EDITORIAL: Public postings necessary before storage units seized

During every Texas Legislative Session lobbyists convince friendly lawmakers to try to help them escape public notice requirements that are designed to protect the people.

Those requirements exist for a reason. Some require government bodies to inform the public of what they are doing and how they are spending taxpayers’ dollars. The intent of such efforts seems apparent, as specific bills have sought to eliminate public notices regarding proposed tax increases, requests for contract bids, zoning changes and discharges or pollutants and hazardous materials.

Other public disclosure laws affect private enterprises with the intent of preventing abuse of consumers and outright thievery.

One such requirement that has been attacked in recent years is the requirement that operators of rental storage facilities issue public notices before seizing the possessions in a storage unit for which payments have become delinquent. That effort, which fortunately has failed in previous legislatures, is back on lawmakers’ desks.

House Bill 2574 by Rep. Stan Lambert, R-Abilene, would eliminate the requirement that public notice of such seized property sales be printed in local newspapers. The bill would give the sellers the option of using any “commercially reasonable manner,” which includes simple posting on their website.

According to the Public Notice Resource Center, the publication requirement itself was a concession that enabled storage unit owners to avoid having to go through the court system to make diligent, reasonable efforts to locate the renters before seizing their possessions. Further weakening notification requirements doesn’t seem reasonable at all, but rather an effort to stack the deck in favor of those who might see an opportunity to profit by seizing and selling other people’s property.

Auctions of the contents of abandoned storage units have become popular reality television fare, and created a lucrative revenue source for those businesses.
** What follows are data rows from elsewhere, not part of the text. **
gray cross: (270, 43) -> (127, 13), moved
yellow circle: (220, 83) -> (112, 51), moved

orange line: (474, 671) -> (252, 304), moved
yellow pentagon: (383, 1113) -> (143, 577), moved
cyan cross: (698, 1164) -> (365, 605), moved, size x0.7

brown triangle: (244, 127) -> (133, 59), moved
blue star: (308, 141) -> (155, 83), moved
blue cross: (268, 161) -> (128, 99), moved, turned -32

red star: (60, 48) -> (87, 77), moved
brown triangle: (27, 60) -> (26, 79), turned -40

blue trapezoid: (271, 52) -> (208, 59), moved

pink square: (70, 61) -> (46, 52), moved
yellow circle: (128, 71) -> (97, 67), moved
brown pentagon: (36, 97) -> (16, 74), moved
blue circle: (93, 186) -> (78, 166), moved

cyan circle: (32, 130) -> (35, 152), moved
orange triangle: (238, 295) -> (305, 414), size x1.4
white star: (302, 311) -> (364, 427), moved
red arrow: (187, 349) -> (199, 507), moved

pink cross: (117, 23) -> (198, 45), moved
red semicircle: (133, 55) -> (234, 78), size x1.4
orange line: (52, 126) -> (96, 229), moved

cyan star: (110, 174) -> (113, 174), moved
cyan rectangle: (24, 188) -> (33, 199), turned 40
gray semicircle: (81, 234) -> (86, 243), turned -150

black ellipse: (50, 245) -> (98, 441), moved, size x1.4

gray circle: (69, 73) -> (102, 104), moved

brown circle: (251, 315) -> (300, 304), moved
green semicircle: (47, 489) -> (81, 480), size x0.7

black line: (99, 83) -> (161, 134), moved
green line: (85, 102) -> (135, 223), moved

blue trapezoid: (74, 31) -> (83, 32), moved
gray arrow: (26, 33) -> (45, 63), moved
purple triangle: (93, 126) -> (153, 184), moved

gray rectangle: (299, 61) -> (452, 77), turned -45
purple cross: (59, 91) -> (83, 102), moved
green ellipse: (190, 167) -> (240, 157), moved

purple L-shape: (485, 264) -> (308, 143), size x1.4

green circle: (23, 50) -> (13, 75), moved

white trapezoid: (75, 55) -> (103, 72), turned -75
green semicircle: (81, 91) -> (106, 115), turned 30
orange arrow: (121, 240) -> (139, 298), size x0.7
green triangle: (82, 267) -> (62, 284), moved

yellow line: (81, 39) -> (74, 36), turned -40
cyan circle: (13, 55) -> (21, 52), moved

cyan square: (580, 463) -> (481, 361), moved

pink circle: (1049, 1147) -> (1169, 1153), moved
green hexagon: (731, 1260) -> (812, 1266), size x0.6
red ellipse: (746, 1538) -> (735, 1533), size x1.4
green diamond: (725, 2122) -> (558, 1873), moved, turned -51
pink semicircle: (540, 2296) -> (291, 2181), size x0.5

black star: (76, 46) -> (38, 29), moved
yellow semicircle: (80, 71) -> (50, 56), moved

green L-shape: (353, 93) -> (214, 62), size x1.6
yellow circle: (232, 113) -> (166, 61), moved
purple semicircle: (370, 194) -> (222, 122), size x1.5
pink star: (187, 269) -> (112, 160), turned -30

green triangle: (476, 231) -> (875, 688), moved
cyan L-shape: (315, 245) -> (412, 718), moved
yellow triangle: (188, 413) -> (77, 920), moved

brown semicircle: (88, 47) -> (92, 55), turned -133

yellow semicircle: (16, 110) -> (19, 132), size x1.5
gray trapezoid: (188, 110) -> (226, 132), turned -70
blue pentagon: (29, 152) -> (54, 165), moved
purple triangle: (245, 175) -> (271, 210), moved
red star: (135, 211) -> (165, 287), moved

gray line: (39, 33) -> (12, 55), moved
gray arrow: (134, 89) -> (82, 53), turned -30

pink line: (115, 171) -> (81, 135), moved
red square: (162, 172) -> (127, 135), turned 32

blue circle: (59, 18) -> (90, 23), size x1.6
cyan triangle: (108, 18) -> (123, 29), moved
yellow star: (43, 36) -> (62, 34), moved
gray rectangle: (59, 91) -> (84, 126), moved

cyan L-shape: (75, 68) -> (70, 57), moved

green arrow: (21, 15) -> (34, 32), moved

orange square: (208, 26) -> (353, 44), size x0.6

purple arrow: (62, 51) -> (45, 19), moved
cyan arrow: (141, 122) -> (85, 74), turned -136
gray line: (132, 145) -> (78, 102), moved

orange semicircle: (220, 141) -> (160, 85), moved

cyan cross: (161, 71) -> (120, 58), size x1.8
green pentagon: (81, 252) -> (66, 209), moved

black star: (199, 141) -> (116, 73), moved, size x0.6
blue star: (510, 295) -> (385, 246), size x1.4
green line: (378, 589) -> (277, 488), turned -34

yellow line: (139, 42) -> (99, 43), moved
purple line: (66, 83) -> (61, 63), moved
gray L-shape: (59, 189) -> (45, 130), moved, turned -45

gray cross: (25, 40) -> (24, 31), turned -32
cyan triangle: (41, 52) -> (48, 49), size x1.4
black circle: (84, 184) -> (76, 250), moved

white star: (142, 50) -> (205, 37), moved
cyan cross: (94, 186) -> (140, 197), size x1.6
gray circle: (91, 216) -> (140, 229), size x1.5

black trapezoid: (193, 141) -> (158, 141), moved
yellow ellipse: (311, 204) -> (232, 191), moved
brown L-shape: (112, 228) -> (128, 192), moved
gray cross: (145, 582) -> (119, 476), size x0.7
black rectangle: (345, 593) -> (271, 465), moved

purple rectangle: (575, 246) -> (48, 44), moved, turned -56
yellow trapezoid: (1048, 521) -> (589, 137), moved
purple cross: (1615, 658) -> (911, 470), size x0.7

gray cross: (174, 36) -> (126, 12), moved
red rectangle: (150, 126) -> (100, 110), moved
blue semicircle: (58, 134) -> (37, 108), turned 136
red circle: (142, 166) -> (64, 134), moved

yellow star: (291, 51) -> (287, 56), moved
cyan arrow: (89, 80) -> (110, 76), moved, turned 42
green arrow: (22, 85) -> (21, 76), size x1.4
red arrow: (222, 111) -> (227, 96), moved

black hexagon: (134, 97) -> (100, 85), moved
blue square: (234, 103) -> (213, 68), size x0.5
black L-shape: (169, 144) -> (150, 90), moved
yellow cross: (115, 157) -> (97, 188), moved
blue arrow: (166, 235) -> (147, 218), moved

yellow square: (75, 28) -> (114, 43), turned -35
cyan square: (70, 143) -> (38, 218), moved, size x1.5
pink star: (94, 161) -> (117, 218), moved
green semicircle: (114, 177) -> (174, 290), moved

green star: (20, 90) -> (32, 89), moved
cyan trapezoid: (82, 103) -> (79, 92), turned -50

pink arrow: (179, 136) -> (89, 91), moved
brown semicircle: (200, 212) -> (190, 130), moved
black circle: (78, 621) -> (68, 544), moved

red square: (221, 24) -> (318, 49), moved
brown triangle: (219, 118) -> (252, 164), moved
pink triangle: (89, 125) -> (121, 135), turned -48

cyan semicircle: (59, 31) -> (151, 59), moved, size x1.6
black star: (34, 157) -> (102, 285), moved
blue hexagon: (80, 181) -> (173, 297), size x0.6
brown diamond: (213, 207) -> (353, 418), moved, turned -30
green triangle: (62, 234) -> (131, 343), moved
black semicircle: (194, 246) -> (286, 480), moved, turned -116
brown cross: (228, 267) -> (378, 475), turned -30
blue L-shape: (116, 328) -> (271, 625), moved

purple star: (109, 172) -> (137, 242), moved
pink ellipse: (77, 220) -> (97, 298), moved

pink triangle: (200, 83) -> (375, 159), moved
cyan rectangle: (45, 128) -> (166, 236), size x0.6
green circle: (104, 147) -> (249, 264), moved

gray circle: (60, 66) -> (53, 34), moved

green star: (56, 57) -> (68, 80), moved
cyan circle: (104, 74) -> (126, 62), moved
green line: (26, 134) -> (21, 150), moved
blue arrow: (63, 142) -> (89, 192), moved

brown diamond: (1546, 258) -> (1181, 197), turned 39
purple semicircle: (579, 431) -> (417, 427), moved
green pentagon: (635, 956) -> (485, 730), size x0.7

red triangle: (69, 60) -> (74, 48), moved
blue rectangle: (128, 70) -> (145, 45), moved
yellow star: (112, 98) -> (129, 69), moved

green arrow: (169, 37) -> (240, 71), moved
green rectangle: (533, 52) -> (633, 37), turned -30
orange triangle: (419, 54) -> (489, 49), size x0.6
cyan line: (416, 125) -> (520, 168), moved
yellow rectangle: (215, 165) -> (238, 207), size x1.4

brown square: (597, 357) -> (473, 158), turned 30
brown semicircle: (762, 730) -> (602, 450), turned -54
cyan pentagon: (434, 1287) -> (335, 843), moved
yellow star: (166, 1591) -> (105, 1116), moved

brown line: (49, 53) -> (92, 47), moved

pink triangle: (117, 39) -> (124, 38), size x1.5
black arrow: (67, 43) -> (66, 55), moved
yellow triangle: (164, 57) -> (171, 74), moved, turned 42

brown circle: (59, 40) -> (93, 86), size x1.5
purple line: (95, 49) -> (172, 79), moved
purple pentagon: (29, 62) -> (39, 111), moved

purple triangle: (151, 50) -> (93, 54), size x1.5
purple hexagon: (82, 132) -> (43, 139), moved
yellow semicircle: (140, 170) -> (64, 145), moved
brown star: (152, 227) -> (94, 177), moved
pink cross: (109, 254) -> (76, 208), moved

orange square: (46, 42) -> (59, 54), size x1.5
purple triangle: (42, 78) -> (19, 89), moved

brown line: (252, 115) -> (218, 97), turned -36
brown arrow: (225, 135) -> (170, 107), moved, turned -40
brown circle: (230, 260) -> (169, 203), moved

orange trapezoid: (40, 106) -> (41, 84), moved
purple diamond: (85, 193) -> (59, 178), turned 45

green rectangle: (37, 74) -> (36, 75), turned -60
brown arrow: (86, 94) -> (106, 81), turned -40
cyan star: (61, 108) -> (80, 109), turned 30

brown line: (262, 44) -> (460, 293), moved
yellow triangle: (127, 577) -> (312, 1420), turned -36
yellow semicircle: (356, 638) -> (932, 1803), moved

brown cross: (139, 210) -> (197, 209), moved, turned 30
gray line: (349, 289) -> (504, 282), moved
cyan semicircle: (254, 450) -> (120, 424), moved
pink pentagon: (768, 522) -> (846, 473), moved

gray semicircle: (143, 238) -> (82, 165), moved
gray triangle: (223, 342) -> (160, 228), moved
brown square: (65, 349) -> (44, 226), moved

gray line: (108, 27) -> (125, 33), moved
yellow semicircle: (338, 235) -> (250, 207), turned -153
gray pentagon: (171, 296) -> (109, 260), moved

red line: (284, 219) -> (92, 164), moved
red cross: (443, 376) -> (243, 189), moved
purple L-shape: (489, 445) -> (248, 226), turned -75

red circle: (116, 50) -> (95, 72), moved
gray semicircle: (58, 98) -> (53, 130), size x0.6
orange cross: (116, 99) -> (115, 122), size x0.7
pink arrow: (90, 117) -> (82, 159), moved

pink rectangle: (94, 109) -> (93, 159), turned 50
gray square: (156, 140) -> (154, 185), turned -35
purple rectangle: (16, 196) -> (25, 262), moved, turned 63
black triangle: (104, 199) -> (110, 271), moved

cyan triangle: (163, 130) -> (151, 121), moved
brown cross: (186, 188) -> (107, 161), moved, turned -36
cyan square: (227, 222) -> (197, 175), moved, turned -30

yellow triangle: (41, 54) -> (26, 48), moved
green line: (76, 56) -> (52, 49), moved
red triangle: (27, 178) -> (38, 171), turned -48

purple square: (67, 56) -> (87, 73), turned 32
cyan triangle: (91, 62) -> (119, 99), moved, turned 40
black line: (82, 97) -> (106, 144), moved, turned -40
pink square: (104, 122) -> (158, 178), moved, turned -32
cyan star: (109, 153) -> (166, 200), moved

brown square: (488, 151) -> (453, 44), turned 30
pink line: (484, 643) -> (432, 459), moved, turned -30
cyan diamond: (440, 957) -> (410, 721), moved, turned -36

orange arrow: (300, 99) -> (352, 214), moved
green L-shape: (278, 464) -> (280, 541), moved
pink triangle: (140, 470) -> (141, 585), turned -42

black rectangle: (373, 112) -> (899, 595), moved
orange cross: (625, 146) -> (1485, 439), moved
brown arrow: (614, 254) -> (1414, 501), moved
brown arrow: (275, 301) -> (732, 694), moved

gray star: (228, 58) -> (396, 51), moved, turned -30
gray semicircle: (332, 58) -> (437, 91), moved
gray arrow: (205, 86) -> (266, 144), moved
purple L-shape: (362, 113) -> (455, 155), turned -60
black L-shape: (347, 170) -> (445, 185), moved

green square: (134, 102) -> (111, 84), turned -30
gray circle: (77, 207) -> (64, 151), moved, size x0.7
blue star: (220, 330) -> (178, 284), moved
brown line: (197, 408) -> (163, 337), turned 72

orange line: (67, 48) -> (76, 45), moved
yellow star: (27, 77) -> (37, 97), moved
Many owners of such businesses surely are honest, but removing the public notice requirement would enable the shady ones to hide such notice without violating the law, and auction off property before the original owners or their families know about it.

That can occur when the person who rented the unit is absent, whether through death, illness, military service or other situation, and family members might not know about the unit.

Seeing a notice in their daily newspaper, whether it’s a printed or online edition, could alert such parties before it’s too late.

Those people, however, ordinarily would have no reason to monitor the kinds of alternative sites this legislation would allow. Such publication would be tantamount to posting a traffic warning sign behind a tree and then blaming anyone who crashes because they didn’t see it.

Rio Grande Valley lawmakers, and all their fellow legislators, should recognize the need to maintain public disclosure of actions and decisions that affect their lives, including protections from the loss of property because they weren’t adequately informed of their potential seizure. We trust they will continue to protect the public from such unnecessary losses.